Substantial improvements across the malnutrition indicators in the states of India would require an integrated nutrition policy to effectively address the broader determinants of undernutrition across the life cycle. These improvements include providing clean drinking water, reducing rates of open defecation, improving women’s status, enhancing agricultural productivity and food security, promoting nutrition-sensitive agriculture, coupled with the harmonisation of efforts across ministries and sectors, political will and good governance, and strategic investments in a multisectoral approach, the report points out.

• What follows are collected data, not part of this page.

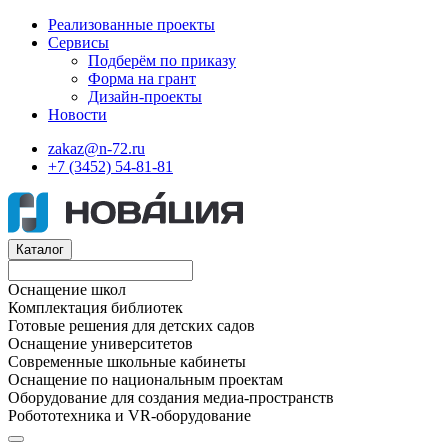
Реализованные проекты
Сервисы
Подберём по приказу
Форма на грант
Дизайн-проекты
Новости
zakaz@n-72.ru
+7 (3452) 54-81-81
Каталог
Оснащение школ
Комплектация библиотек
Готовые решения для детских садов
Оснащение университетов
Современные школьные кабинеты
Оснащение по национальным проектам
Оборудование для создания медиа-пространств
Робототехника и VR-оборудование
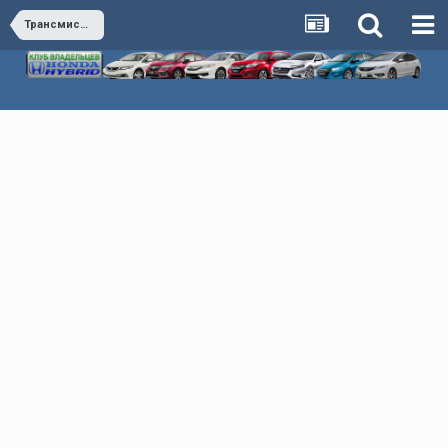
Трансмиссия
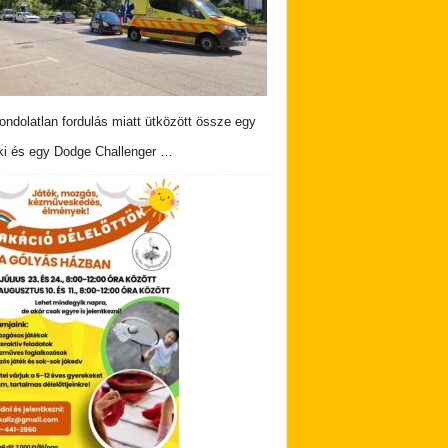
ndolatlan fordulás miatt ütközött össze egy
i és egy Dodge Challenger …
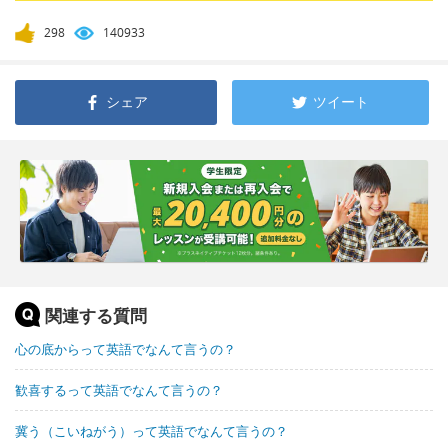
298
140933
シェア
ツイート
関連する質問
心の底からって英語でなんて言うの？
歓喜するって英語でなんて言うの？
冀う（こいねがう）って英語でなんて言うの？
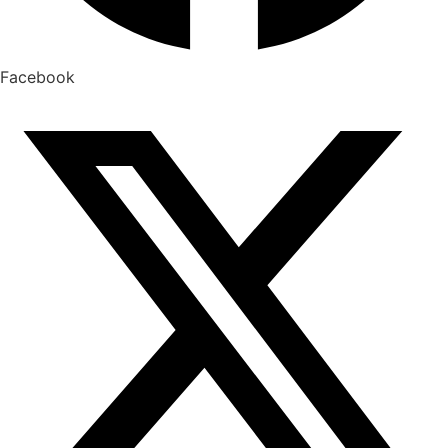
Facebook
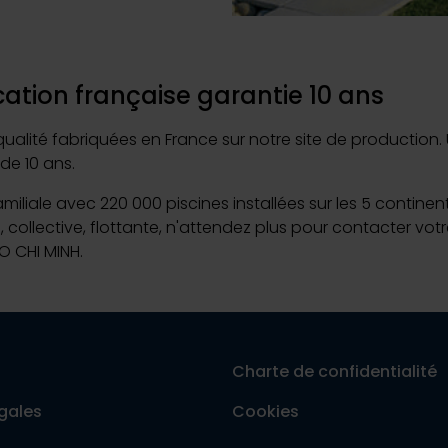
Piscine Exclusive :
ation française garantie 10 ans
ité fabriquées en France sur notre site de production. Un
7 juillet 2026
de 10 ans.
Déco
Desjoyaux : un yo-yo d’activités à encaisser sa
familiale avec 220 000 piscines installées sur les 5 contine
e, collective, flottante, n'attendez plus pour contacter v
Lire la suite
O CHI MINH.
Charte de confidentialité
gales
Cookies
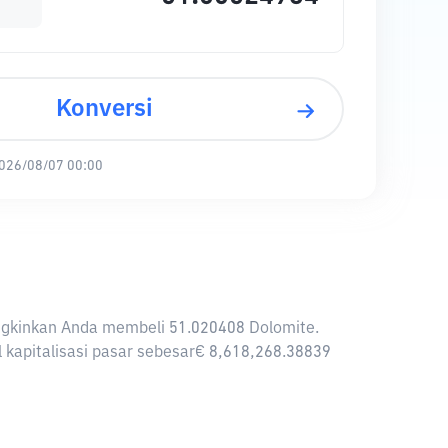
Konversi
026/08/07 00:00
mungkinkan Anda membeli 51.020408 Dolomite.
l kapitalisasi pasar sebesar€ 8,618,268.38839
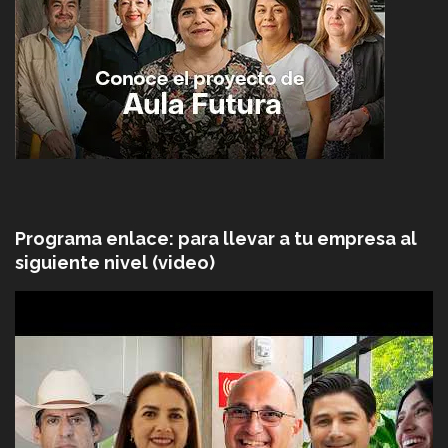
Programa enlace: para llevar a tu empresa al
siguiente nivel (video)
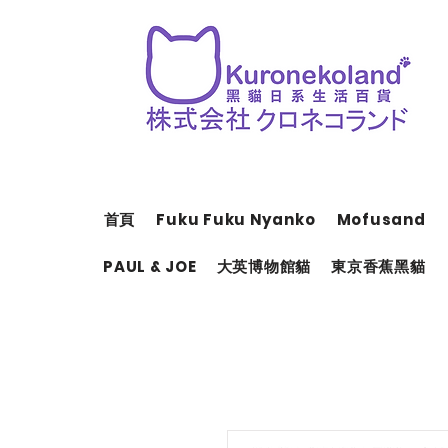
首頁
Fuku Fuku Nyanko
Mofusand
PAUL & JOE
大英博物館貓
東京香蕉黑貓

According to the paper, of the 1·04 million under-5 deaths in India in 2017, 706 000 or 68·2%, could be attributed to malnutrition. Although all causes under-5 death rate in India decreased from 2336 per 100 000 in 1990 to 801 per 100 000 in 2017, the proportion of under-5 deaths attributable to malnutrition changed only modestly from 70·4% in 1990 to 68·2% in 2017. Similarly, the DALY rate attributable to malnutrition in children younger than 5 years reduced by 65·8% from 147 956 per 100 000 in 1990 to 50 627 in 2017, but the proportion of total DALYs in children younger than 5 years attributable to malnutrition changed only slightly from 70·1% in 1990 to 67·1% in 2017, making it the predominant risk factor for health loss.